#### Source material
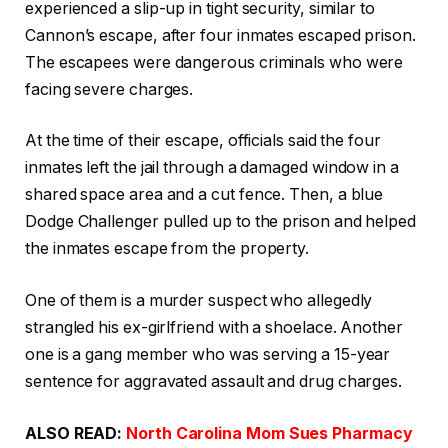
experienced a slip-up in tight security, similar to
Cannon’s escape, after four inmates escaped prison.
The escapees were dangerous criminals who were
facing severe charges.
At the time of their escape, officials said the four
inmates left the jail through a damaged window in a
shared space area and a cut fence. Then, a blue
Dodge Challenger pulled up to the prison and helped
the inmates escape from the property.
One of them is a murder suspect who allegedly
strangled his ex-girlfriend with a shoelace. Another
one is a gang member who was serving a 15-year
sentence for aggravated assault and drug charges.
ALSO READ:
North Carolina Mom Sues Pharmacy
########
#### Source material
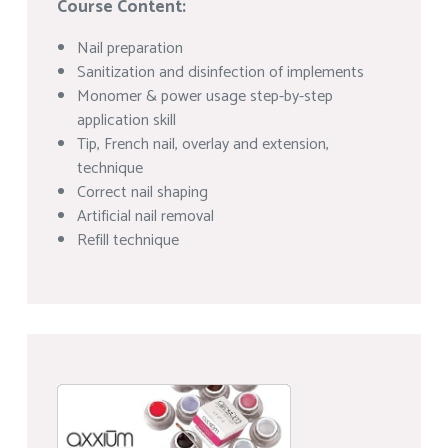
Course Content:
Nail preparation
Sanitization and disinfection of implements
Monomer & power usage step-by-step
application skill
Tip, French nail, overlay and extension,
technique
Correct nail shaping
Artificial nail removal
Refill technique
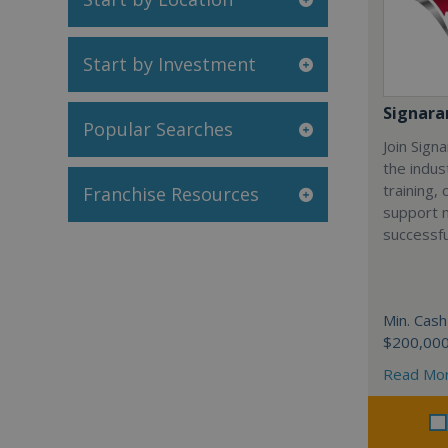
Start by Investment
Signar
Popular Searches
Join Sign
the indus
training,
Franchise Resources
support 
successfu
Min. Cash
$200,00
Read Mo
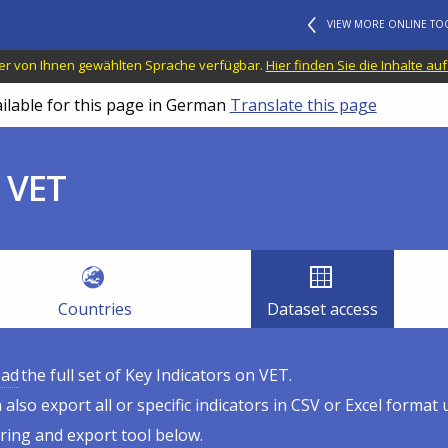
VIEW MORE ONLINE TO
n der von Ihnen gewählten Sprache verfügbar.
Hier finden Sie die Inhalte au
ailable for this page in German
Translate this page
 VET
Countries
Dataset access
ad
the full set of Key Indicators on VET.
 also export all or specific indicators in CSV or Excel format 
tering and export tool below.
########
#### Source material
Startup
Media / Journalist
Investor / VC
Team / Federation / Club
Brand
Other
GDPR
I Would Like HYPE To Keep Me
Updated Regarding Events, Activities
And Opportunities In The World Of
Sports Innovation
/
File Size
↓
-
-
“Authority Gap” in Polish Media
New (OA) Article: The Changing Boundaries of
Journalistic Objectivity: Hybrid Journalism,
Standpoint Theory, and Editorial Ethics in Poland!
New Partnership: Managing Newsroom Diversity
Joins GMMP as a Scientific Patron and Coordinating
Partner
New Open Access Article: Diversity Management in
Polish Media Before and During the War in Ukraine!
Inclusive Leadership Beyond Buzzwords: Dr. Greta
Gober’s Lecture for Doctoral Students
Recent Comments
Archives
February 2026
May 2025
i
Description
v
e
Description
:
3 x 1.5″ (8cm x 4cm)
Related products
########
- [Aim of the exercise] From the data above, reproduce word for word the lines running from the line with "experienced a slip-up" to the line with "North Carolina Mom Sues Pharmacy", ends included.

- [Response to the exercise]
experienced a slip-up in tight security, similar to
Cannon’s escape, after four inmates escaped prison.
The escapees were dangerous criminals who were
facing severe charges.
At the time of their escape, officials said the four
inmates left the jail through a damaged window in a
shared space area and a cut fence. Then, a blue
Dodge Challenger pulled up to the prison and helped
the inmates escape from the property.
One of them is a murder suspect who allegedly
strangled his ex-girlfriend with a shoelace. Another
one is a gang member who was serving a 15-year
sentence for aggravated assault and drug charges.
ALSO READ:
North Carolina Mom Sues Pharmacy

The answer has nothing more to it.